March 14 (Bloomberg) -- South African manufacturing growth accelerated to 3.9 percent in January, the fastest pace since July, giving the central bank room to keep interest rates unchanged next week.
Factory output rose from 2 percent in December, Pretoria-based Statistics South Africa said on its website today. The median estimate in a Bloomberg survey of 11 economists was for an increase of 2.7 percent. Output gained 2 percent in the month.
“This figure shows that the economy is not necessarily in need of more monetary stimulus,” Ilke van Zyl, an economist at Vunani Securities Ltd., said in a phone interview from Johannesburg. “The interest rate will remain unchanged well into next year.”

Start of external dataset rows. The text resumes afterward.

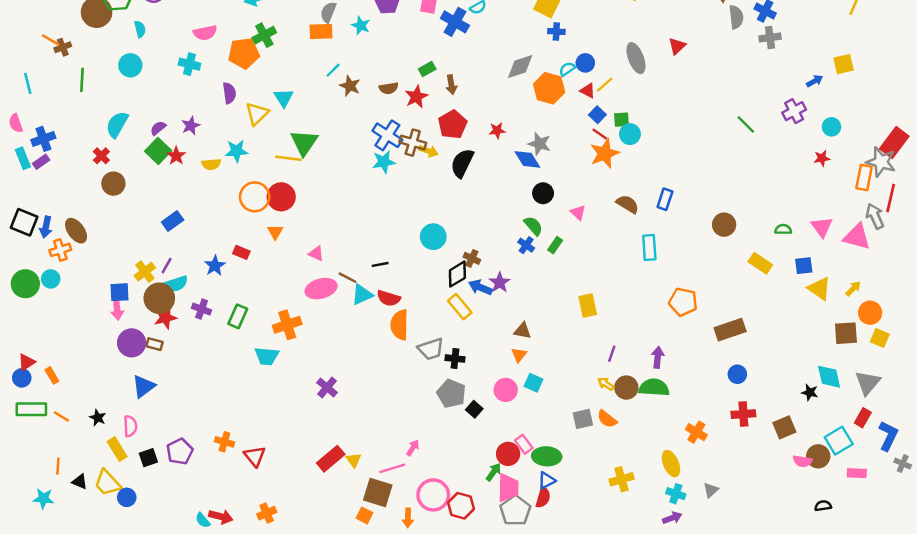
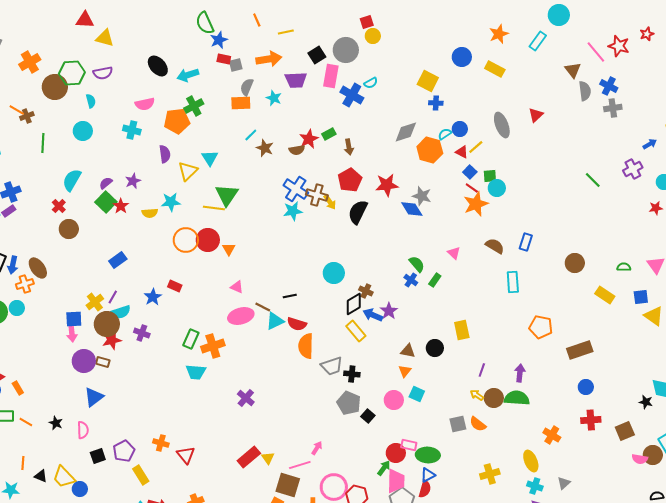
red star: (416, 97) -> (309, 139), moved
red star: (497, 130) -> (387, 185), size x1.6
yellow arrow: (428, 151) -> (330, 202), turned 35
black circle: (543, 193) -> (435, 348), moved
orange triangle: (275, 232) -> (229, 249), moved
green rectangle: (238, 316) -> (191, 339), moved
pink rectangle: (524, 444) -> (409, 445), turned -42
yellow rectangle: (117, 449) -> (141, 475), moved

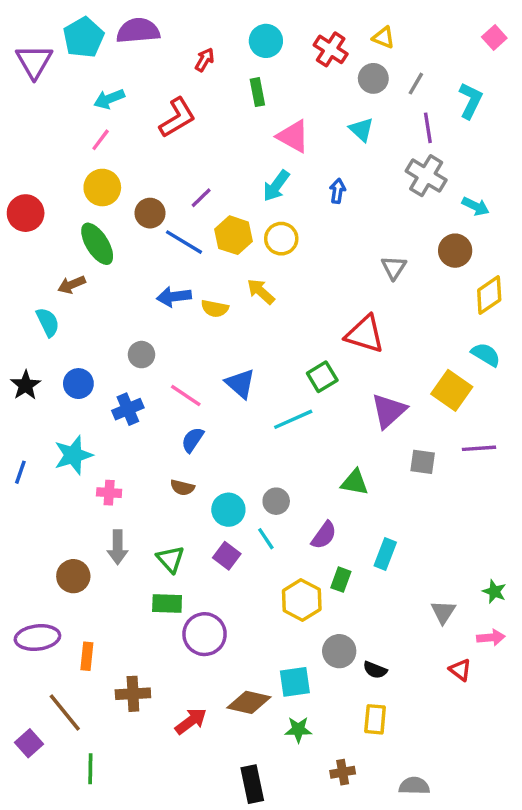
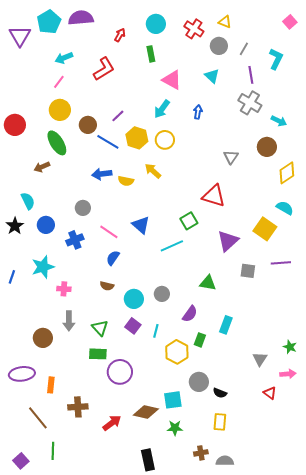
cyan semicircle: (48, 322) -> (28, 201), moved
cyan line: (266, 539) -> (156, 331), moved, turned 48
purple square: (29, 743) -> (21, 461), moved
gray semicircle: (414, 786) -> (225, 461), moved

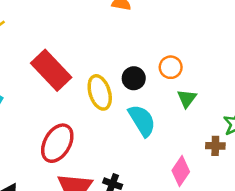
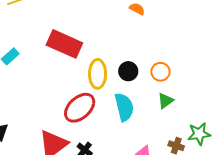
red rectangle: (51, 70) -> (64, 44), turned -40
red ellipse: (57, 143) -> (80, 108), moved

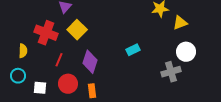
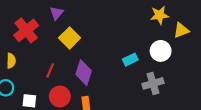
red cross: (46, 33) -> (26, 30), moved, turned 30
white circle: (186, 52) -> (161, 51), moved
gray cross: (171, 72) -> (153, 83), moved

The Reserve Bank has kept its benchmark interest rate unchanged at 5 percent, the lowest in more than 30 years, since July to help support growth in Africa’s biggest economy. While the rand’s 8.4 percent slump against the dollar this year is adding to pressure on inflation, it may benefit manufacturing, which makes up about 15 percent of gross domestic product.
The currency has become “a lot more competitive,” presenting an opportunity for manufacturers competing for customers internationally, Trade and Industry Minister Rob Davies said on March 7.
South Africa’s economy grew at a faster pace in the final quarter of last year than the previous three months as manufacturing and agricultural output expanded, the statistics agency said on Feb. 26. The purchasing managers’ index rose in February, showing an expansion in factory output for the first time in six months, Kagiso Tiso Holdings said on March 1.
The rand extended its gain against the dollar after the data was released, rising 0.3 percent to 9.2333. The yield on the rand bond due in 2021 was little changed at 6.52 percent.